5 Q’s for Dekel Gelbman, Chief Executive Officer of FDNA
The Center for Data Innovation spoke with Dekel Gelbman, chief executive officer of FDNA, an artificial intelligence and genomics startup based in Boston. Gelbman discussed how big data can help combat rare diseases and how facial analysis can help doctors better diagnose diseases.
Joshua New: FDNA is both a genomics company and an artificial intelligence company. Can you explain how these overlap?
Dekel Gelbman: Artificial intelligence and machine learning are very powerful tools when it comes to processing huge amounts of data and detecting patterns and correlations that could be scientifically meaningful. Genomics is one of those areas where the sheer amount of data is the biggest hurdle for adoption, specifically when it comes to applications for precision medicine and rare diseases.
Our technologies help reveal these patterns and connect the dots between clinical signs of patients and their underlying genetic causes. This is extremely important for diagnostic tools and for drug developers working on genomic-based medical solutions. With our tools, they can hone in on the exact genetic cause of a medical condition.
New: Why the focus on rare diseases? What makes a company like FDNA better suited to tackle the problem of rare diseases than, say, a pharmaceutical company or research institution?
Gelbman: Rare diseases have a huge unmet need. When you look at the number of patients with rare diseases, as a group, rare diseases are actually quite common. There are 30 million people in the United States alone with rare diseases—that’s about one in ten people, twice the number of patients living with a cancer diagnosis! Also, it’s mostly children that suffer from these devastating diseases. Rare disease patients and their families spend seven years and see seven doctors, on average, before reaching a diagnosis, if they’re lucky enough to even reach one.
One of the most significant challenges in this field, which we are uniquely positioned to overcome, is aggregation of sufficient data from all over the world to understand more than 8,000 diseases. With the largest network of genomic clinicians, labs, and researchers in the world, we are able to crowdsource data otherwise not available and facilitate research.
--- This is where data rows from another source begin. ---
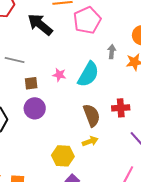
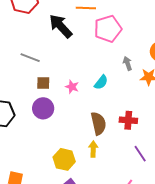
gray arrow: (112, 52) -> (128, 63), turned -32
cyan semicircle: (88, 74) -> (101, 82), size x0.6
pink star: (59, 75) -> (72, 87), moved
yellow arrow: (90, 141) -> (93, 149), turned -77

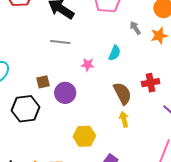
gray line: (30, 58) -> (60, 42), moved
brown square: (43, 83) -> (43, 82), moved
yellow hexagon: (64, 159) -> (84, 136), moved

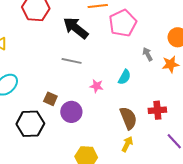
brown square: (43, 82) -> (50, 99), turned 32
yellow arrow: (124, 119) -> (127, 144), turned 35

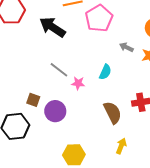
gray arrow: (148, 54) -> (126, 47), turned -32
gray line: (72, 61) -> (59, 70), moved, turned 30
yellow arrow: (127, 144) -> (121, 146), moved

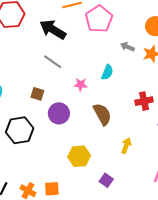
gray line: (59, 70) -> (53, 62), moved
brown square: (33, 100) -> (37, 94), moved
brown semicircle: (113, 113) -> (102, 114), moved

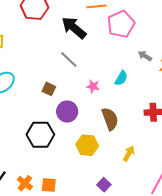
black hexagon: (20, 130) -> (40, 135), moved
yellow hexagon: (79, 156) -> (87, 145), moved

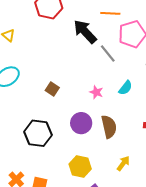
gray line: (69, 60) -> (108, 54), moved
purple circle: (67, 112) -> (81, 123), moved
yellow hexagon: (87, 145) -> (80, 167), moved

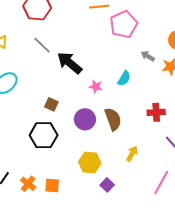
black arrow: (85, 32) -> (70, 63), moved
gray line: (108, 54) -> (42, 45), moved
brown square: (52, 89) -> (51, 104), moved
That’s why drug developers partner with us. We help them discover new biomarkers that help them understand the genomics behind diseases, design end-points, and recruit patients for clinical trials and find relevant patients that can benefit from their treatments.
New: FDNA developed a suite of apps called Face2Gene that use facial analysis to help diagnose diseases. How does this work? How reliable is it compared to traditional diagnostic methods?
Gelbman: Thousands of genetic disorders present distinct facial characteristics. Down syndrome would be a good example of that. Clinicians have been evaluating facial features for decades to help them reach a clinical diagnosis of genetic syndromes and ordering appropriate genetic testing to confirm them. We have built the most comprehensive and largest database of data representing facial images of patients with genetic disorders. We use deep learning to extract unique patterns from those facial images that correlate not only to a disease, but also to the exact genetic cause of that disease. When a doctor uses Face2Gene, we analyze the patient photo and return a list of diseases from our database that can fit those patterns.
Face2Gene itself is not a diagnostic tool. It allows clinicians to reach pertinent information faster and more accurately and assists them when examining a patient. Recently, with genome sequencing becoming the preferred method of genetic testing, we made our technology available to genetic testing labs as well. With Face2Gene used both by clinicians and labs, they are now able to improve the efficacy of diagnostic tests significantly—this means that molecular tests could become even more affordable and accurate and open up the door for other precision medicine applications.
New: FDNA combines genetic, health, and biometric data. Are there any kinds of data that would be valuable in helping study and treat rare diseases that you cannot get access to? What are the obstacles?
Gelbman: Genomic data has two components: genotype information; the actual DNA sequence, coded in A,C,G, and T; and phenotype information, the observable characteristics of an individual resulting from their genetic sequence. The phenotype information, which is our main focus, can be obtained from multiple types of sensors—photos, medical images, voice, vital signs, and so on. There is also a breadth of phenotype information included in doctors’ notes.
Our initial focus was facial photos, since they are extremely informative for rare diseases, but we are now working on collecting and studying additional biometric data to expand our ability to analyze phenotypic data. As with facial photos, obtaining this scarce data for rare disease patients is a challenge, but we already have the largest network of genomics professionals, giving us a huge advantage.
New: Can you explain FDNA’s Centers of Research Excellence program?
Gelbman: Our large network of genetic professionals is extremely helpful for collecting data and understanding rare diseases from all over the world. In addition to this approach, we have decided to take a more proactive research approach and partner with leading genetic institutions around the world to address more specific topics, such as understanding the genetics of certain communities based on their ethnicities or geographic location, or investigating more deeply a specific group of diseases.